Any one of a variety of known microcontroller techniques may be employed to
implement the periodic calling of the FIG. 2 routine. As one example, the
FIG. 2 routine may be an interrupt routine. However, in the approach of
the above-incorporated concurrently-filed application Ser. No. 07/968,991,
the FIG. 1 Maintain Cycle Timer routine 50 is included as part of a
program main loop which executes entirely through every 1/120 second. The
program main loop includes an initial program step which waits for a zero
crossing of the 60 HZ 120 VAC input power line, and then allows the entire
program main loop to execute, whereupon execution again waits for the next
zero crossing of the AC power line.
FIGS. 3A, 3B and 3C illustrate a simplified flowchart for a wash cycle
which includes the fill time compensation of the invention. What are
effectively the same flowchart steps implemented in a slightly different
manner are disclosed in the above-incorporated concurrently-filed
application Ser. No. 07/968,991. Although the results are the same, a
fundamental difference in approach is that the flowchart of FIGS. 3A, 3B
and 3C herein implies a sequential series of operations through a washing
machine cycle, whereas, in the more comprehensive flowchart of the
above-identified application Ser. No. 07/968,991, the entire routine is
executed 120 times a second, and, during each time through, certain
operations are executed or not depending upon the status of various flags
which are maintained.
In overview, the Wash Cycle routine 60 of FIGS. 3A, 3B and 3C effects an
operational cycle including a plurality of operational modes established
in a predetermined sequence. By way of example, the following TABLE
depicts the operational modes of a typical wash cycle, and the duration of
each:
TABLE
______________________________________
Operational Mode Duration
______________________________________
WASH FILL 3 minutes nominal
SOAK 2 minutes fixed
WASH AGITATE 11.75 minutes fixed
FIRST PAUSE 15 + 7 seconds nominal
FIRST SPIN 3.5 minutes fixed
SECOND PAUSE 15 + 7 seconds nominal
RINSE FILL 3 minutes nominal
RINSE AGITATE 2 minutes fixed
THIRD PAUSE 15 + 7 seconds nominal
FINAL SPIN 5.5 minutes fixed
______________________________________
From the foregoing TABLE, it will be seen that most of the operational
modes are of a fixed time duration, with the exception of the two fill
operations, which have a nominal duration of three minutes each, and the
three pause intervals which have nominal durations of fifteen seconds plus
seven seconds each. In accordance with the invention, differences between
the actual duration of the fill operations and the nominal fill time is
compensated for, to the extent possible, by adjusting the durations of the
pause intervals. Accordingly, the initial setting of the Time Remaining
cycle timer accurately reflects the total cycle time, and accurately
reflects "Time Remaining" as a wash cycle proceeds. It will be appreciated
that, in accordance with the disclosure of the above-incorporated
concurrently-filed application Ser. No. 07/969,139, the "fixed" time
durations in the foregoing TABLE are subject to programming for various
durations. Nevertheless, ordinarily at the beginning of a particular
machine operational cycle these durations are fixed for that particular
cycle.
In FIG. 3A, the first execution step is in Box 62 where the count down
timer 48 is initialized to a state representing the nominal total cycle
time by summing the durations of the operational modes of the wash cycle,
such as in the TABLE example above, and storing the result as the variable
Time Remaining. (Thereafter the FIG. 2 routine decrements the variable
Time Remaining at predetermined intervals.)

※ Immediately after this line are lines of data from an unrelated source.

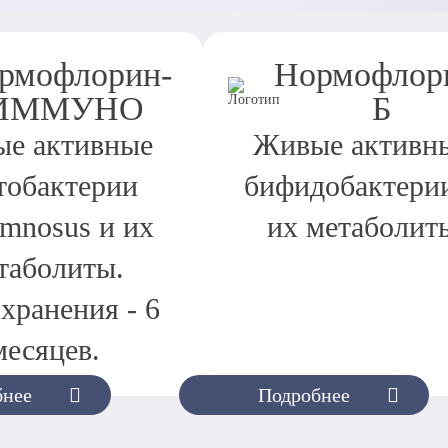
рмофлорин-
Нормофлор
ИММУНО
Б
е активные
Живые активн
тобактерии
бифидобактери
amnosus и их
их метаболит
таболиты.
хранения - 6
месяцев.
бнее
Подробнее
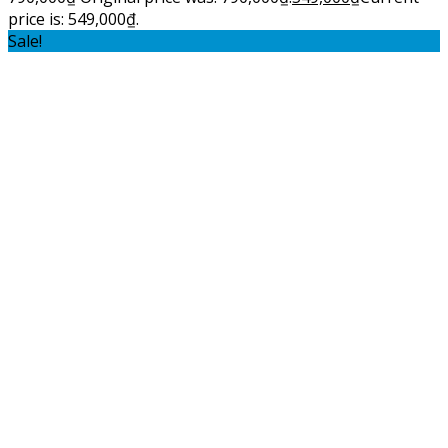
price is: 549,000₫.
Sale!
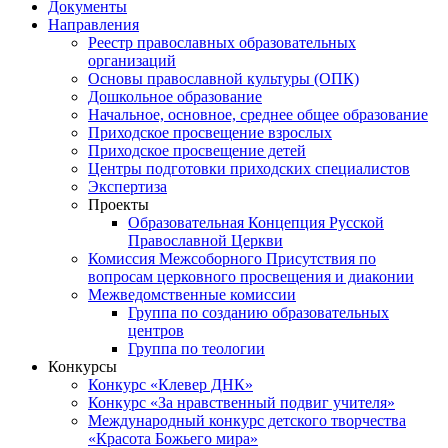
Документы
Направления
Реестр православных образовательных
организаций
Основы православной культуры (ОПК)
Дошкольное образование
Начальное, основное, среднее общее образование
Приходское просвещение взрослых
Приходское просвещение детей
Центры подготовки приходских специалистов
Экспертиза
Проекты
Образовательная Концепция Русской
Православной Церкви
Комиссия Межсоборного Присутствия по
вопросам церковного просвещения и диаконии
Межведомственные комиссии
Группа по созданию образовательных
центров
Группа по теологии
Конкурсы
Конкурс «Клевер ДНК»
Конкурс «За нравственный подвиг учителя»
Международный конкурс детского творчества
«Красота Божьего мира»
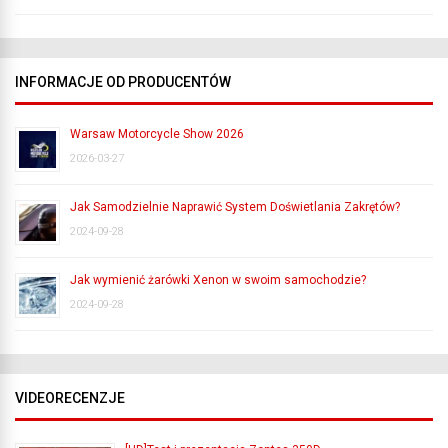
INFORMACJE OD PRODUCENTÓW
Warsaw Motorcycle Show 2026
2026-03-27
Jak Samodzielnie Naprawić System Doświetlania Zakrętów?
2024-09-28
Jak wymienić żarówki Xenon w swoim samochodzie?
2024-09-28
VIDEORECENZJE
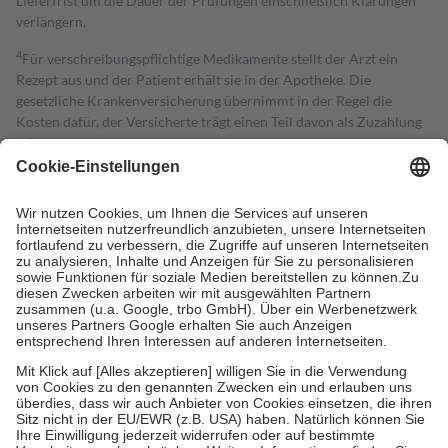
Lieferfrist um die Dauer der Prüfungen einschließlich Klärungen
verlängern.
4
Für verschreibungspflichtige Medikamente stellt der Arzt ein
Rezept aus und der Patient erhält sie in der Apotheke. Die
gesetzliche Krankenversicherung übernimmt in der Regel die
Kosten dafür, der Versicherte trägt einen Teil davon als Zuzahlung
mit.
Grundsätzlich leisten Mitglieder Zuzahlungen in Höhe von zehn
Prozent des Abgabepreises,
mindestens
jedoch
fünf Euro
und
höchstens zehn Euro.
Es sind jedoch nie mehr als die tatsächlichen
Kosten der Leistung zu entrichten.
Diese Regeln gelten grundsätzlich auch für Online-Apotheken.
Bei Heilmitteln und häuslicher Krankenpflege beträgt die
Zuzahlung zehn Prozent der Kosten sowie zehn Euro je
Verordnung.
Um das Engagement der Versicherten für ihre eigene Gesundheit zu
stärken und die besondere Stellung der Familie zu unterstützen,
fallen
keine Zuzahlungen
an bei:
• Kindern und Jugendlichen bis zum vollendeten 18. Lebensjahr
mit Ausnahme der Fahrkosten
• Untersuchungen zur Vorsorge und Früherkennung, die von der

Next, in a series of steps beginning with Box 64 and ending with Box 78, a
wash fill operation of three minutes nominal duration is performed, while
measuring the actual duration. In particular, a variable Fill Time, here
used as a timer variable, is utilized to track the actual time required
for the fill operation. The timer variable Fill Time is reset at Box 64. A
timer variable Flood Timer, a safety feature to prevent excessive flooding
from malfunctioning water level sensors, is reset at Box 66, and likewise
subsequently tracks actual fill time. In Box 68, signals are output to
actuate either or both of the hot and cold water solenoids 40 and 52.
During the filling operation, a loop is executed in which the value of the
timer variable Flood Timer is repeatedly checked against a predetermined
value, sixteen minutes, at decision Box 70. If the value of the timer
variable Flood Timer exceeds sixteen minutes, all machine functions are
stopped; the water solenoids 40 and 52 are turned off, and the machine is
placed into an error mode at Box 72. This error mode persists until
additional coinage sufficient for a vend is deposited, the machine is
placed into diagnostics mode, or the machine experiences a power outage.
If it is determined that the machine has not been filling for over sixteen
minutes, the timer variables Flood Timer and Fill Time are incremented at
Box 74 and a full condition is checked for at decision Box 76 which
interrogates the state of the input from the FIG. 1 level sensor 29. If
the full condition does not exist, the program loops back to decision Box
70 where the status of the timer variable Flood Timer is again checked. If
the full condition exists at decision Box 76, the water solenoids are
turned off at box 78.
In the absence of an error condition, the actual duration of the wash fill
is determined by the time it takes a predetermined amount of water to
enter the washing machine to eventually actuate the water level sensor 29,
and at this point is indicated by the value of the timer variable Fill
Time.
In the specific example disclosed herein, an actual wash fill duration
within the range of 3 minutes .+-.15 seconds can be completely compensated
for by adjusting the duration of the first pause interval as is described
below. An actual wash fill duration within the range of 3 minutes .+-.30
seconds can be completely compensated for by adjusting the durations of
the first and second pause intervals. An actual wash fill duration outside
the range of 3 minutes .+-.15 seconds but within the range 3 minutes
.+-.30 seconds is compensated for by adjusting the duration of the first
pause interval to the extent possible, and subsequently adjusting the
duration of the second pause interval to compensate for the remaining
difference between the duration of the wash fill operation and the nominal
fill time.
In Box 84 a soak operation occurs, followed by wash agitate in Box 86 where
the motor 32 is energized in the direction which causes agitation. Both
the soak and the wash agitate operations occur for fixed time durations.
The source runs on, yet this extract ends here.